Data for the task below:

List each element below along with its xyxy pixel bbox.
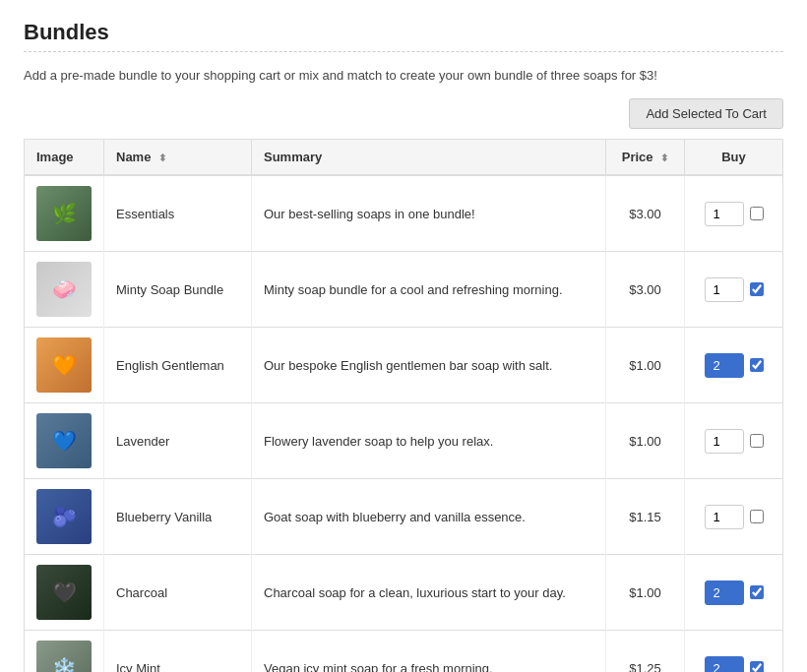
cell-summary-5: Goat soap with blueberry and vanilla ess… bbox=[252, 479, 606, 555]
product-image-2: 🧼 bbox=[36, 262, 92, 317]
cell-image-4: 💙 bbox=[25, 403, 104, 479]
qty-input-6[interactable] bbox=[705, 580, 744, 605]
table-row: 🧡English GentlemanOur bespoke English ge… bbox=[25, 328, 783, 403]
buy-cell-5 bbox=[697, 505, 771, 529]
table-row: 🧼Minty Soap BundleMinty soap bundle for … bbox=[25, 252, 783, 328]
cell-buy-6 bbox=[685, 555, 783, 631]
table-body: 🌿EssentialsOur best-selling soaps in one… bbox=[25, 175, 783, 672]
cell-summary-2: Minty soap bundle for a cool and refresh… bbox=[252, 252, 606, 328]
buy-cell-7 bbox=[697, 656, 771, 673]
product-image-3: 🧡 bbox=[36, 337, 92, 393]
header-buy: Buy bbox=[685, 140, 783, 176]
header-summary: Summary bbox=[252, 140, 606, 176]
buy-checkbox-1[interactable] bbox=[750, 207, 764, 220]
cell-price-2: $3.00 bbox=[606, 252, 685, 328]
cell-summary-3: Our bespoke English gentlemen bar soap w… bbox=[252, 328, 606, 403]
cell-summary-1: Our best-selling soaps in one bundle! bbox=[252, 175, 606, 252]
header-image: Image bbox=[25, 140, 104, 176]
buy-cell-4 bbox=[697, 429, 771, 454]
cell-price-3: $1.00 bbox=[606, 328, 685, 403]
table-row: 🖤CharcoalCharcoal soap for a clean, luxu… bbox=[25, 555, 783, 631]
cell-name-2: Minty Soap Bundle bbox=[104, 252, 252, 328]
cell-price-5: $1.15 bbox=[606, 479, 685, 555]
buy-checkbox-2[interactable] bbox=[750, 282, 764, 296]
buy-cell-1 bbox=[697, 202, 771, 226]
add-to-cart-button-top[interactable]: Add Selected To Cart bbox=[629, 98, 783, 129]
cell-name-5: Blueberry Vanilla bbox=[104, 479, 252, 555]
cell-summary-4: Flowery lavender soap to help you relax. bbox=[252, 403, 606, 479]
buy-checkbox-7[interactable] bbox=[750, 661, 764, 672]
page-title: Bundles bbox=[24, 20, 783, 45]
cell-name-1: Essentials bbox=[104, 175, 252, 252]
page-description: Add a pre-made bundle to your shopping c… bbox=[24, 68, 783, 83]
table-row: ❄️Icy MintVegan icy mint soap for a fres… bbox=[25, 631, 783, 673]
qty-input-7[interactable] bbox=[705, 656, 744, 673]
buy-cell-2 bbox=[697, 277, 771, 302]
qty-input-1[interactable] bbox=[705, 202, 744, 226]
header-name[interactable]: Name ⬍ bbox=[104, 140, 252, 176]
cell-summary-6: Charcoal soap for a clean, luxurious sta… bbox=[252, 555, 606, 631]
qty-input-5[interactable] bbox=[705, 505, 744, 529]
cell-name-7: Icy Mint bbox=[104, 631, 252, 673]
cell-summary-7: Vegan icy mint soap for a fresh morning. bbox=[252, 631, 606, 673]
cell-buy-2 bbox=[685, 252, 783, 328]
cell-image-2: 🧼 bbox=[25, 252, 104, 328]
table-header: Image Name ⬍ Summary Price ⬍ Buy bbox=[25, 140, 783, 176]
cell-buy-1 bbox=[685, 175, 783, 252]
cell-buy-5 bbox=[685, 479, 783, 555]
sort-icon-name: ⬍ bbox=[158, 153, 166, 163]
cell-name-4: Lavender bbox=[104, 403, 252, 479]
sort-icon-price: ⬍ bbox=[660, 153, 668, 163]
cell-price-7: $1.25 bbox=[606, 631, 685, 673]
product-image-5: 🫐 bbox=[36, 489, 92, 544]
cell-price-1: $3.00 bbox=[606, 175, 685, 252]
cell-buy-4 bbox=[685, 403, 783, 479]
title-divider bbox=[24, 51, 783, 52]
cell-image-7: ❄️ bbox=[25, 631, 104, 673]
table-row: 💙LavenderFlowery lavender soap to help y… bbox=[25, 403, 783, 479]
buy-checkbox-5[interactable] bbox=[750, 510, 764, 523]
bundles-table: Image Name ⬍ Summary Price ⬍ Buy 🌿Essent… bbox=[24, 139, 783, 672]
cell-price-4: $1.00 bbox=[606, 403, 685, 479]
product-image-4: 💙 bbox=[36, 413, 92, 468]
cell-name-6: Charcoal bbox=[104, 555, 252, 631]
qty-input-4[interactable] bbox=[705, 429, 744, 454]
cell-price-6: $1.00 bbox=[606, 555, 685, 631]
cell-name-3: English Gentleman bbox=[104, 328, 252, 403]
buy-checkbox-4[interactable] bbox=[750, 434, 764, 448]
cell-buy-7 bbox=[685, 631, 783, 673]
product-image-6: 🖤 bbox=[36, 565, 92, 620]
cell-image-6: 🖤 bbox=[25, 555, 104, 631]
qty-input-2[interactable] bbox=[705, 277, 744, 302]
buy-cell-6 bbox=[697, 580, 771, 605]
product-image-1: 🌿 bbox=[36, 186, 92, 241]
header-price[interactable]: Price ⬍ bbox=[606, 140, 685, 176]
product-image-7: ❄️ bbox=[36, 641, 92, 672]
top-action-bar: Add Selected To Cart bbox=[24, 98, 783, 129]
table-row: 🫐Blueberry VanillaGoat soap with blueber… bbox=[25, 479, 783, 555]
buy-cell-3 bbox=[697, 353, 771, 378]
cell-image-3: 🧡 bbox=[25, 328, 104, 403]
buy-checkbox-3[interactable] bbox=[750, 358, 764, 372]
cell-image-1: 🌿 bbox=[25, 175, 104, 252]
cell-image-5: 🫐 bbox=[25, 479, 104, 555]
cell-buy-3 bbox=[685, 328, 783, 403]
table-row: 🌿EssentialsOur best-selling soaps in one… bbox=[25, 175, 783, 252]
buy-checkbox-6[interactable] bbox=[750, 585, 764, 599]
qty-input-3[interactable] bbox=[705, 353, 744, 378]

End of Data for the task.

Brief: Only lines containing the string "with" are needed. Pull each of them out of the records above.

Task solution:
List each element below along with its xyxy pixel bbox.
cell-summary-5: Goat soap with blueberry and vanilla ess… bbox=[252, 479, 606, 555]
table-row: 🫐Blueberry VanillaGoat soap with blueber… bbox=[25, 479, 783, 555]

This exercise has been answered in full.